Scaling Connections, TimescaleDB, Time-series Gaps, Red & Golden Signals | Scaling Postgres 138
Join Over 1,000 Engineers & Get New Episodes Weekly!
In this episode of Scaling Postgres, we discuss scaling connections, the release of TimescaleDB 2.0, how to find time-series gaps and monitoring RED & Golden signals.
Content Discussed
- Improving Postgres Connection Scalability: Snapshots
- TimescaleDB 2.0: A multi-node, petabyte-scale, completely free relational database for time-series
- Detecting gaps in time-series data in PostgreSQL
- PostgreSQL, RED, Golden Signals: getting started
- PostgreSQL clustering: vip-manager
- Migrating interactive analytics apps from Redshift to Postgres, ft. Hyperscale (Citus)
- Joins using LIKE or why PostgreSQL FTS is a powerful alternative
- PostgreSQL: Foreign keys and insertion order in SQL
- [YouTube] Postgres TV
- Getting Started With Postgres 13 on Ubuntu 20.04
- Using PostgreSQL and SQL to Randomly Sample Data
- Learn PostgreSQL - a new book
- Stefan Fercot
YouTube Video
Podcast Audio
Transcript
All right, I hope you, your friends, family, and coworkers continue to do well. Our first piece of content is "Improving Postgres Connection Scalability: Snapshots". This is from citusdata.com, and this is talking about Postgres scaling. To handle more connections, normally you have to start using PgBouncer once you start getting up above, say, 200, 300, 400, 500 connections. But this is looking to scale beyond that and not necessarily have to rely on a separate pooler like PgBouncer or Pgpool, because you get a number of benefits, such as being able to maintain sessions and to do prepared statements that you can't do when you typically do transaction pooling in something like PgBouncer. We had covered this in a previous episode of Scaling Postgres, but this post actually describes the changes that have been made. These improvements have been contributed to Postgres 14, which is due to be released in the third quarter of 2021.
Now, he kicks off by mentioning the performance improvements first, but the areas that he decided to work on were snapshots. So related to MVCC being able to maintain multiple versions of the database for different users to view, based upon what kind of transactions they are running, there's the necessity to track snapshots of what transactions can see. Basically, he went in and optimized that. So I'm basically just focused on the graphs here. Here he goes from 1 to 10, 100, 1,000, and 10,000 connections to the database. Now, of course, all the points are that he tested more than that, but just the graph indicated here.

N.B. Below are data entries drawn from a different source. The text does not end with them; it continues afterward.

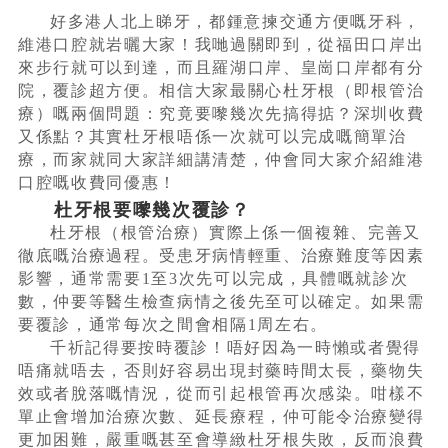
好多港人北上睇牙，都鍾意揀交通方便嘅牙科，
維港口腔就岩曬大家！我哋過關即到，從福田口岸出
來步行就可以到達，而且羅湖口岸、皇崗口岸都有分
院，覆診超方便。相信大家最關心杜牙根（即根管治
療）嘅兩個問題：究竟要嚟幾次先搞得掂？深圳收費
又係點？其實杜牙根唔係一次就可以完成嘅簡單治
療，而家就同大家詳細講清楚，仲會同大家介紹維港
口腔嘅收費同優惠！
杜牙根要嚟幾次覆診？
杜牙根（根管治療）實際上係一個複雜、完善又
徹底嘅治療過程。受患牙病情輕重、治療難度等因素
影響，通常需要1至3次先可以完成，具體嘅就診次
數，仲要等醫生檢查病情之後先至可以確定。如果需
要覆診，通常每次之間會相隔1周左右。
千祈記得要按時覆診！唔好因為一時懶或者覺得
唔痛就唔去，否則好容易出現封藥時間太長，藥物失
效或者脫落嘅情況，從而引起根管再次感染。咁樣不
單止會增加治療次數、延長療程，仲可能令治療變得
更加困難，嚴重嘅甚至會導緻杜牙根失敗，反而浪費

With the enhancement he made, you don't really see anything until maybe the 90 connection mark. Up until that point, they are identical. The blue indicates pre-patch, and the orange or yellow indicates post-patch. This is TPS transactions per second for a pgbench workload.

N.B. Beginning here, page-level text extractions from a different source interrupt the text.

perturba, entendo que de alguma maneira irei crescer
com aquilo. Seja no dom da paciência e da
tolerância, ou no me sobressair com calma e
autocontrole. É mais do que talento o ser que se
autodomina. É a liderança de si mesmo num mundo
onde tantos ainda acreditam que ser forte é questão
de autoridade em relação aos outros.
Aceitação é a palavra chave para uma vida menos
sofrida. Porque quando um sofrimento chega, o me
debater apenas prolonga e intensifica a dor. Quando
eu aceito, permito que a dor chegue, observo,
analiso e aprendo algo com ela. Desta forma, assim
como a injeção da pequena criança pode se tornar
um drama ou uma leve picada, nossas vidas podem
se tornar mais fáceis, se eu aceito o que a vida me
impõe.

As I said, up to 90 connections, there was no real difference. But then at that point, you start seeing a little disparity until around 5-600, and then the difference starts growing significantly. So much so that it's between two and three times more efficient, this patch, once you get out to 10,000 or more connections. So really, this is great with high numbers of connections. You can also see that the performance improvement doesn't drop off as much as you do pre-patch. Then he looked at the state of unused connections. So basically, along the X-axis, he's tracking the number of idle connections to around 10,000 connections. You can see with 1 active connection and 10,000 inactive connections, essentially your TPS throughput gets cut in half. But after you apply this patch, it remains consistent up to that 10,000 connection mark.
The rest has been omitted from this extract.